Le Règlement Général sur la Protection des Données (RGPD), entré en application le 25 mai 2018, est une législation européenne qui encadre la collecte, le traitement et la conservation des données à caractère personnel. Il vise à renforcer la transparence et le contrôle pour les citoyens sur l’usage de leurs données, tout en harmonisant les règles entre les États membres de l’Union européenne. Pour les collectivités territoriales, le RGPD implique une véritable culture de la responsabilité dans la gestion des données personnelles : il ne s’agit pas simplement de se conformer à un cadre juridique, mais d’intégrer la protection des données dans l’ensemble des projets et des pratiques du quotidien.

La désignation d’un DPO est une obligation légale pour toutes les autorités et organismes publics, y compris les communes, EPCI, départements et régions. Le DPO est un acteur-clé du RGPD : il conseille et accompagne la collectivité dans sa mise en conformité, sensibilise les agents, contrôle les pratiques internes et fait le lien avec la CNIL. Son indépendance garantit une approche impartiale de la conformité. Disposer d’un DPO permet également de démontrer à la CNIL, en cas de contrôle, que la collectivité a pris ses responsabilités au sérieux en matière de protection des données.

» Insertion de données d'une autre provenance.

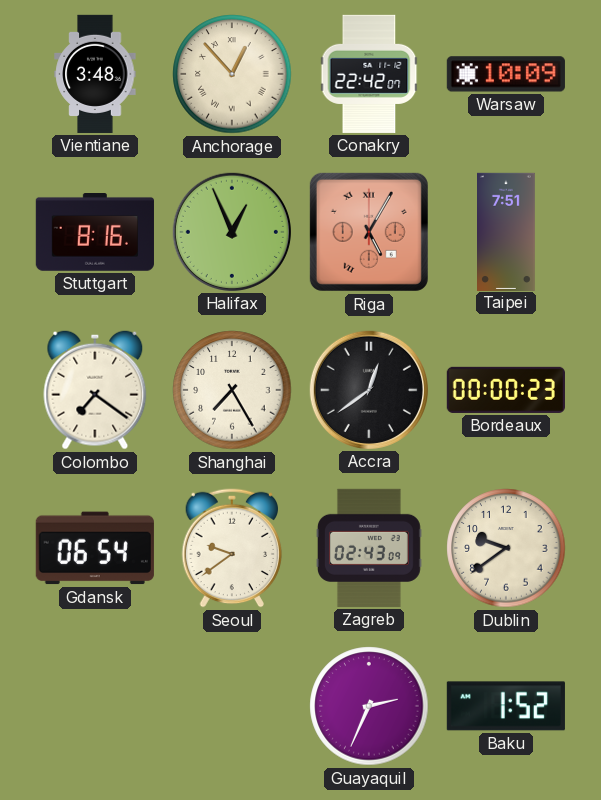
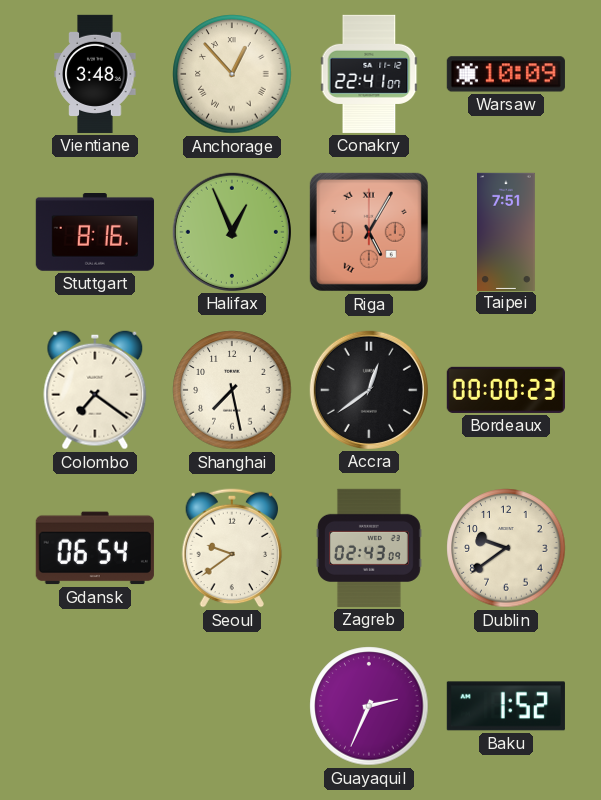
Conakry: 22:42 -> 22:41
Shanghai: 7:25 -> 7:28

En cas de non-respect du RGPD, la CNIL peut procéder à des contrôles et prononcer différentes mesures : avertissement, mise en demeure, injonction de cesser un traitement, ou encore désignation d’un DPO.  Les collectivités territoriales sont aussi exposées à des sanctions financières. Toutes ces sanctions peuvent avoir un impact fort : suspension de traitement, obligation de supprimer des données, ou publicité de la sanction. L’enjeu est aussi réputationnel et organisationnel : une non-conformité peut nuire à la confiance des administrés et générer des conflits au sein de la commune.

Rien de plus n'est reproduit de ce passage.